Peter Breu replies: I use camellia oil from Japan Woodworker. This is a very fine oil that seems not to create any problems with finishing. Their applicator makes the use of the oil very easy.
Dave Anderson replies: While carnauba or any other wax will impart some protection to steel and cast iron, there are other considerations. Large and quick drops in temperature in a shop have the ability to cause almost invisible condensation to form on the surface of tools. This is particularly true the thicker and heavier the metal. Think of the meal as a heat sink which both heats and cools slowly compared to the air temperature. I have found several products which work well either alone or in combination to delay and minimize rust. Note my wording in the past sentence ˝delay and minimize˝. Rust will occur even with protection if either the conditions are right or if the film is not applied often enough. An attempt should be made to avoid the condensation by covering the tools as the primary defense against rust. Any anti-rust treatment should be the second line of defense.
For a single step treatment, I like Similchrome polish available from Lee Valley since it cleans, polishes and retards rust. I use it on most of my hand tools which are subject to corrosion from the salts and moisture in my hands in addition to atmospheric moisture. My other approach is a two step treatment. First I apply Boeshield T-9 on the surface and carefully buff it to a shine while removing all cloudiness. After that I apply a layer of Top Cote. Both are available from Woodcraft, Rockler and numerous other sources. The Boeshield is the primary rust preventative and the Top Cote provides the slick surface in contact with the wood.
Peter James replies: For many years I have used Johnson’s paste wax and lots of it. I have tried other products but always come back to the wax. The nice thing about the paste wax is that it does not interfere with finishing processes. Also, when I am dealing with wet wood as sometimes is necessary, I put a heavy coat of wax on the machine tables and don’t wipe it off. When I am done, I clean and rewax the table. If you can control moisture in your shop, that helps. Also large changes in temperature work against you.

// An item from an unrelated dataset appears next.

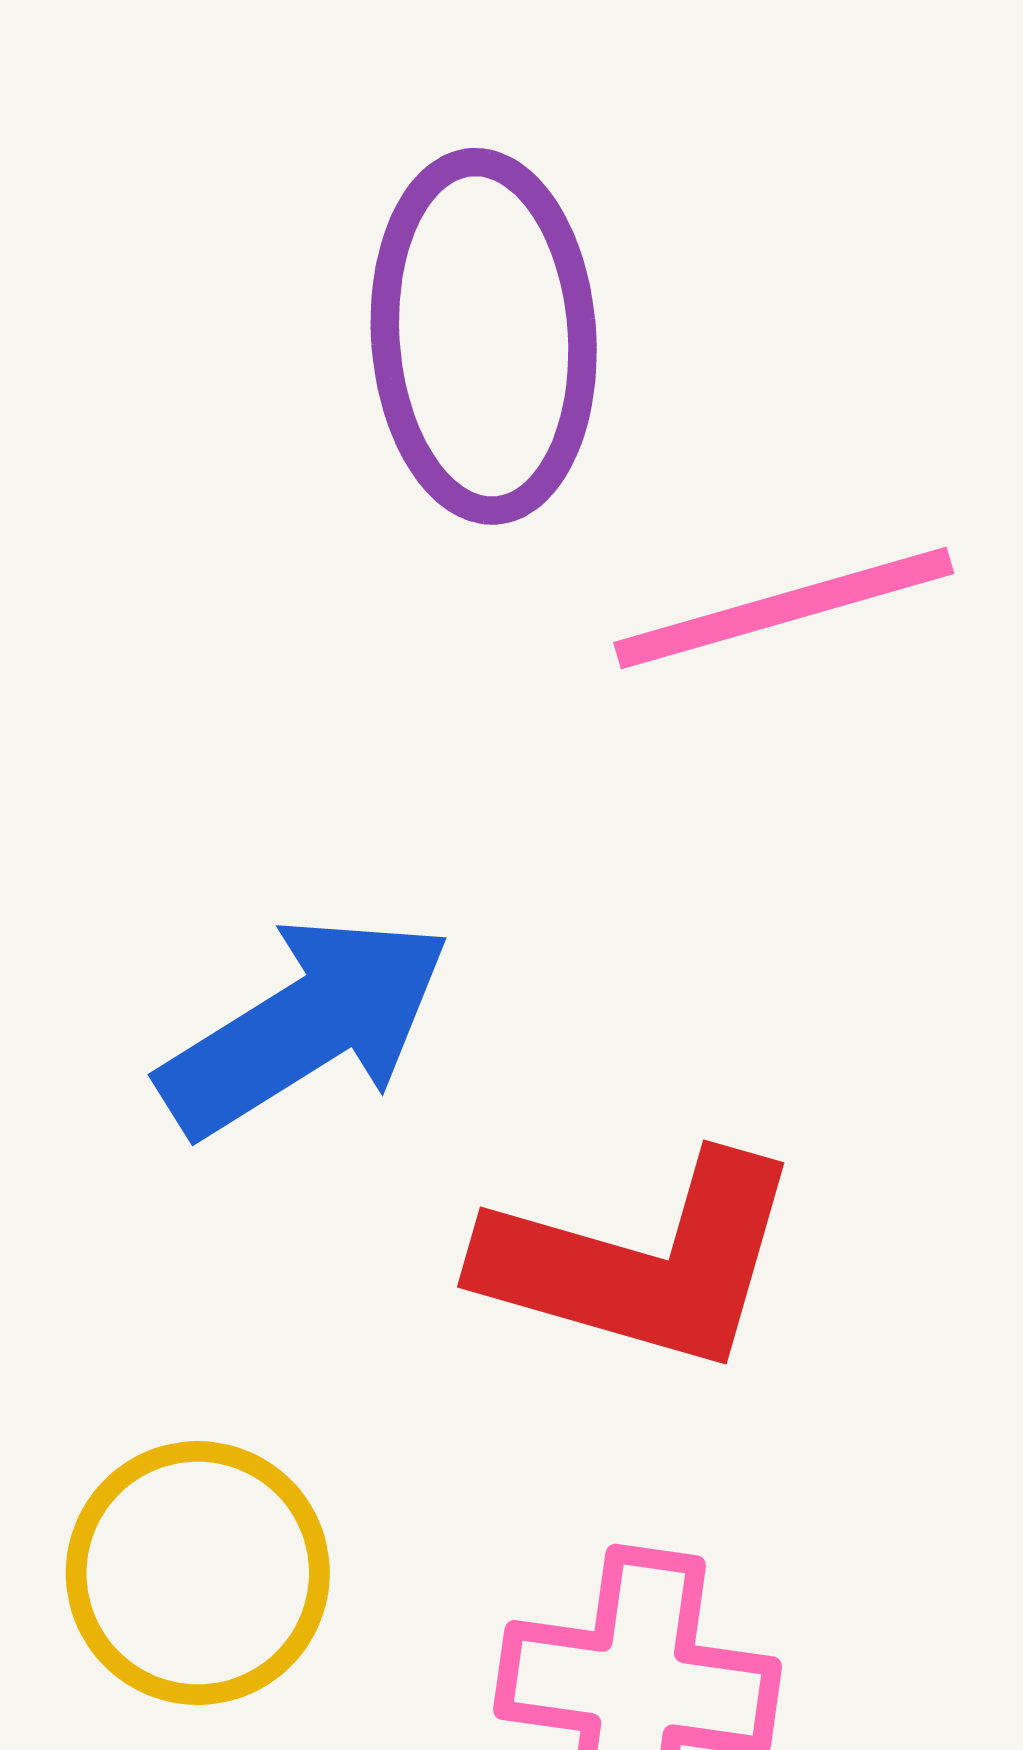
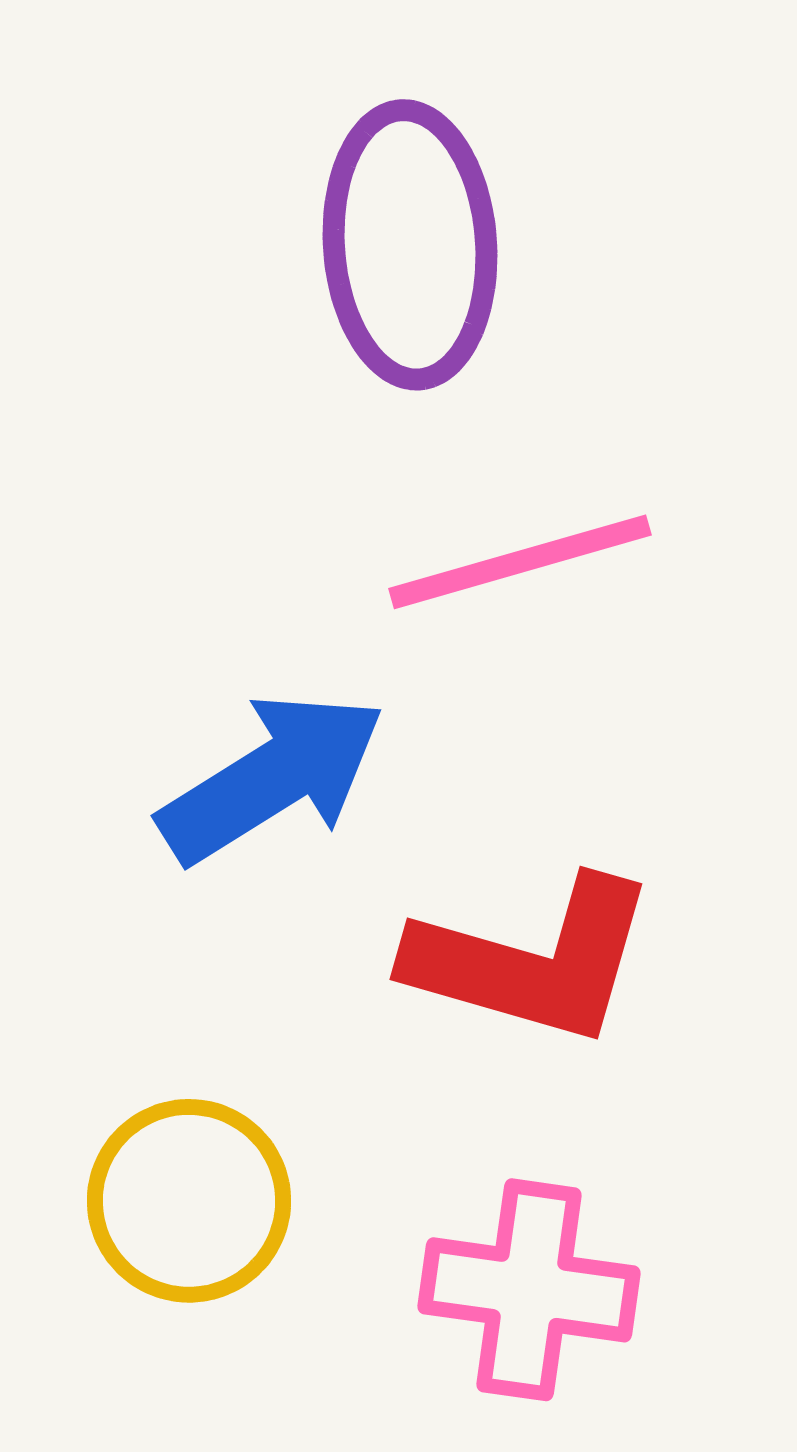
pink line: (784, 608) -> (520, 562), moved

Fred Chellis replies: Rusting of tools is caused by storage in areas with high humidity and/or wide swings in temperature and humidity, for example in a unheated garage. This results in condensation on the tools and subsequently surface rust. The best way to prevent rust is to keep your tools stored in a semi-controlled environment, like a warm basement or heated building where the temperatures stay between 50° and 70° and the air is relatively dry. Lacking a space like that, there are some products that on a very temporary basis provide some protection, for example WD-40 or paste wax, but they require constant attention. There are also rust preventing mats which are available which can be used on tablesaw tops, jointer’s etc. These act as a vapor barrier and also have rust inhibiting chemicals in them.
Bob Oswald replies: I’m not a fan of wax because it can transfer to the work. I use my tools so much that they don’t seem to want to rust. But spray-on products such as Boeshield T-9 or Bostik DryCote from places like Amazon or Rockler provide a dry coating, lubricate the surface and help keep the surface safe from rust. Google rust prevention on machine tools for other ideas.
Jon Siegel replies: You have an environmental problem in your shop. Either you have too much humidity or you have wide temperature swings. If you correct this situation you will not need to coat your tools with anything to prevent rust. Also you will have fewer problems with wood movement, gluing and finishing.
Steve Costain replies: Fine Woodworking just did an article on this in issue #227, but I have always used butchers wax.